Alcoholism and alcoholic organ damage and genetic polymorphisms of alcohol metabolizing enzymes in Chinese patients

It is still not clear why some alcoholic patients acquire certain organ-specific complications of alcoholism whereas other alcoholic patients acquire different ones. As we know the liver alcohol dehydrogenase (ADH), aldehyde dehydrogenase (ALDH), and cytochrome P4502E1 (P4502E1) are polymorphic at the ADH2, ADH3, and ALDH2 loci and the 5'-flanking region of the P4502E1. The aim of this study was to investigate the differences between Chinese alcoholic patients with cirrhosis and acute pancreatitis by studying the genetic polymorphisms of ADH2, ADH3, ALDH2, and P4502E1. Genotyping of ADH2, ADH3, ALDH2, and P4502E1 was performed using polymerase chain reaction-restriction fragment length polymorphism (PCR-RFLP) methods on peripheral white blood cell DNA from 75 alcoholic cirrhotic patients, 48 acute alcoholic pancreatitis patients, 19 heavy drinkers without liver disease or pancreatitis, and 235 controls. The results showed that the frequencies of the alleles ADH2*1 and ALDH2*1 in the alcoholic cirrhotic patients were significantly higher than those in the nonalcoholic controls. In acute alcoholic pancreatitis patients, only the frequency of allele ALDH2*1, not ADH2*1 was significantly higher than in the nonalcoholic controls. The allele frequency of ADH2*1 in acute pancreatitis patients was significantly lower (P < .01) than in alcoholic cirrhotic patients. The daily amount of alcohol consumption was significantly lower in patients with acute pancreatitis than in patients with cirrhosis (P < .0005). The genotype distributions of P4502E1, detected by RsaI and PstI, were not different among alcoholic cirrhotic patients, alcoholic pancreatitis patients, heavy drinker, and nonalcoholic controls. In conclusion, ALDH2*1 is the most important alcohol metabolizing gene affecting predisposition to alcoholism whereas the ADH2*2 gene may influence susceptibility to acute alcoholic pancreatitis. The patients with alcohol-induced cirrhosis and with alcohol-induced acute pancreatitis are of two different subpopulations.(Hepatology 1997 Jan;25(1):112-7)     
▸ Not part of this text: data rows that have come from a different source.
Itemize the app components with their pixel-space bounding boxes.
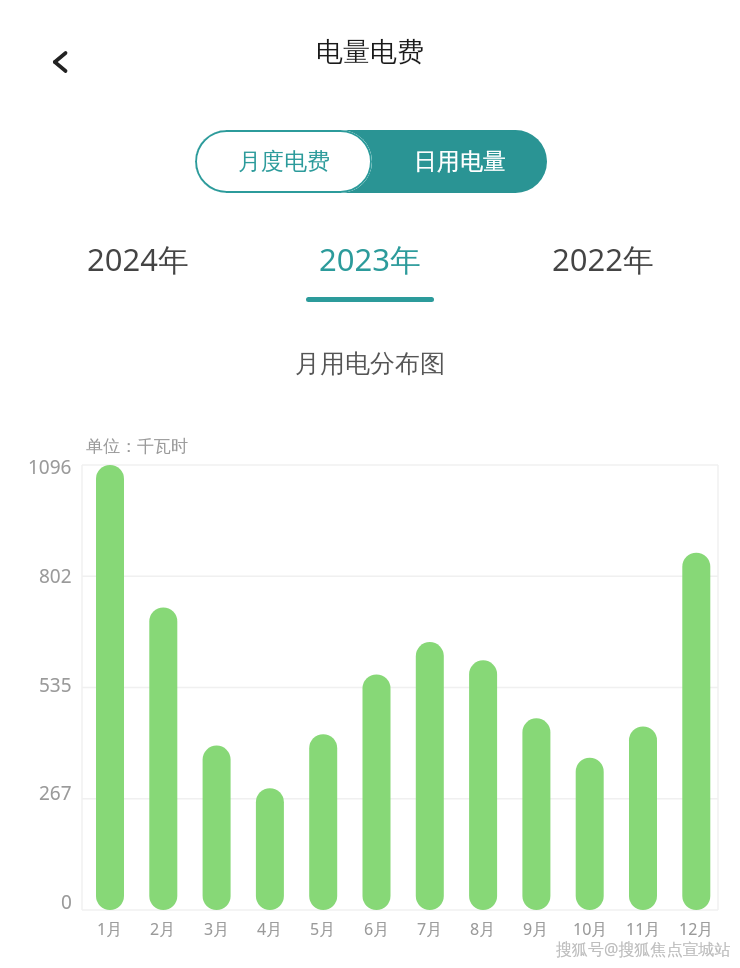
staticText: 12月 <box>679 918 714 940</box>
staticText: 单位：千瓦时 <box>86 436 188 457</box>
staticText: 8月 <box>470 918 496 940</box>
staticText: 2022年 <box>552 238 654 280</box>
staticText: 9月 <box>523 918 549 940</box>
staticText: 日用电量 <box>414 147 506 176</box>
staticText: 1096 <box>28 454 72 480</box>
staticText: 月用电分布图 <box>0 348 740 379</box>
button[interactable]: 日用电量 <box>372 130 547 193</box>
staticText: 月度电费 <box>238 147 330 176</box>
staticText: 6月 <box>364 918 390 940</box>
staticText: 1月 <box>97 918 123 940</box>
staticText: 0 <box>61 889 72 915</box>
staticText: 7月 <box>417 918 443 940</box>
staticText: 电量电费 <box>316 35 424 69</box>
staticText: 2月 <box>150 918 176 940</box>
button[interactable]: 月度电费 <box>195 130 372 193</box>
staticText: 802 <box>39 563 72 589</box>
staticText: 535 <box>39 672 72 698</box>
button[interactable]: 2023年 <box>275 238 465 302</box>
button[interactable]: 2024年 <box>43 238 233 297</box>
staticText: 搜狐号@搜狐焦点宣城站 <box>556 938 731 960</box>
staticText: 2023年 <box>319 238 421 280</box>
staticText: 5月 <box>310 918 336 940</box>
staticText: 3月 <box>204 918 230 940</box>
staticText: 11月 <box>626 918 661 940</box>
staticText: 267 <box>39 780 72 806</box>
staticText: 4月 <box>257 918 283 940</box>
staticText: 2024年 <box>87 238 189 280</box>
button[interactable]: Back <box>38 38 86 86</box>
staticText: 10月 <box>573 918 608 940</box>
button[interactable]: 2022年 <box>508 238 698 297</box>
Pancreatitis in a native American Indian population

We have studied pancreatitis in a population of Southwestern American Indians where gallstones are frequent, alcohol consumption is presumably high, but where smoking is an uncommon habit. Over a 5-year period, 131 cases of pancreatitis (65 males, 66 females) were observed: 66 (50%) were thought to be biliary pancreatitis, 54 cases (41%) alcoholic pancreatitis, and 5 cases (4%) were caused by injuries. In 6 cases (5%) no definite cause was found. Smoking appeared to be increased in male subjects with alcoholic pancreatitis when compared to subjects with alcoholic liver cirrhosis--a group with similar drinking habits. (Adjusted odds ratio = 12.5, p = 0.008). No such relationship was observed for females. Our findings suggest that in this population smoking may be an additional important risk factor for male subjects with alcoholic pancreatitis.     

Prevalence of Markers of Hepatotrophic Viruses in Alcoholics with Symptomatic Liver Cirrhosis or Pancreatitis

The reason why similar amounts of alcohol consumption cause different types of organ damage in alcoholics is obscure. Recent studies indicate that hepatitis B virus infection may influence the development of liver cirrhosis in alcoholics. We investigated the prevalence of markers of viruses known to cause hepatitis (HAV, HBV, EBV, CMV) in two groups of patients, one with alcoholic pancreatitis without known liver cirrhosis and one with alcoholic liver cirrhosis without known pancreatitis. We found signs of past infection with HAV and HBV more often in alcoholics with liver cirrhosis than in patients with alcoholic pancreatitis or in age-matched controls.